Backstage Pass Even before the nightmare 2 hour 20 Km trip from the freeway to the stadium to review the concert, getting in contact with the right people had been a chore on it's own. As reported in the last edition we had several phone conversations with Manfred Rocha of Rocklight in Van Nuys well in advance of the concert. As the concert day approached our messages left on Manfred's answering machine went un-returned. Fortunately one my sources was able to provide Rocklight's Mark Lowman's cellular phone number. A couple of calls later and Mark kindly arranged a backstage pass.
I have been a fan of Pink Floyd since my teenage years. One of my earliest record purchases was Umagamma and the battered and torn double album still lurks in the depths of one of my milk crates of vinyl. I have avidly followed the band and the solo career of Roger Waters even attending his "Pros & Cons" and "Radio Chaos" concerts. Since Pink Floyd concert tours were so infrequent (until recently), I had never seen them play live until the "Momentary Lapse" tour visited Toronto.
I went to the "Momentary Lapse Of Reason" concert and was frankly disappointed. Not that the visuals, varilights or special effects were in any way disappointing. The laser simulators were a little lame with wide and wimpy beams in washed out colours but then again, that's the nature of simulations; they are never as good as the real thing.
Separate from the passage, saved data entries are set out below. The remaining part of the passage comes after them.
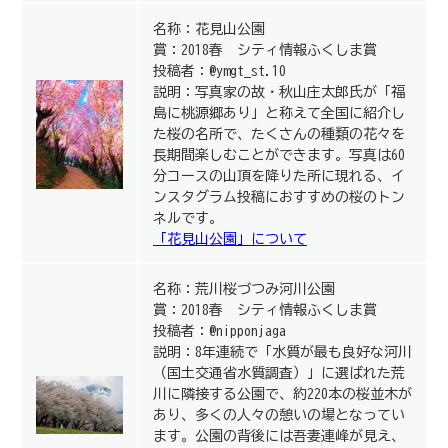
名称：花見山公園
賞：2018春 シティ情報ふくしま賞
投稿者：@ymgt_st.10
説明：写真家の故・秋山庄太郎氏が「福
島に桃源郷あり」と称えて全国に紹介し
た桜の名所で、たくさんの種類の花々を
長期間楽しむことができます。写真は60
分コースの山頂を降りた所に現れる、イ
ンスタグラム投稿におすすめの桜のトン
ネルです。
「花見山公園」について
名称：荒川桜づつみ河川公園
賞：2018春 シティ情報ふくしま賞
投稿者：@nipponjaga
説明：8年連続で「水質が最も良好な河川
（国土交通省水質調査）」に選ばれた荒
川に隣接する公園で、約220本の桜並木が
あり、多くの人々の憩いの場となってい
ます。公園の背後には吾妻連峰が見え、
The lasers on that tour were interesting but average with single and double bounce beam matrixes formed around the performers; a mirror-ball effect and some static grating effects. I kept waiting to see some fancy 15 frame per second, 16.7 million colour, 3D animations on the circular rear projection screen - they never materialised.
The source of my disappointment was not the quality of the production but rather the quality of David Gilmour's singing. I guess that after a decade of listening to "Comfortably Numb" sung by Waters, Gilmour failed to satisfy even after making allowances for the inevitable difference between recorded and live performances.


The Division Bell Concert

With a coveted "Access All Areas" pass in hand, the traffic and parking frustrations behind me, it suddenly all became real and exciting. Soon I would be watching one of my all time favorite rock bands up close and personal; a once in a lifetime opportunity thanks to Rocklight.
I entered the backstage area after the show had started. I was warmly greeted by one of the IATSE stage hands who recognised me from other shows we had worked on. He kindly offered to lead me to the laser area. There we were greeted by an irate and hostile laser operator who berated me for being on a "high security" stage even though the IA stage hand and security had admitted me to the area without question. I retreated from the rude verbal barrage and made my way out to the area in front of the sound and light control position to watch the show.
The vast proscenium arch was liberally studded with varilights and other fixtures. The huge circular projection screen with it's perimeter of varilights was back but with a twist. This time is was motorised and tiltable so it could be lowered over the band and it's lights used to give a "UFO" like look. The rear projected movie films were crisp and bright. The band had it's own 'sub-stage'' with transparent back and roof.
The first laser effect I saw was a simple double mirror bounce. What was striking about it was the intense, emerald green (510.6 nm). Even with several kilowatts of other lighting on the band, the laser beams, emanating from stage left and right, were vivid and solid. As additional beams were added to the array, the brightness did not drop perceptibly.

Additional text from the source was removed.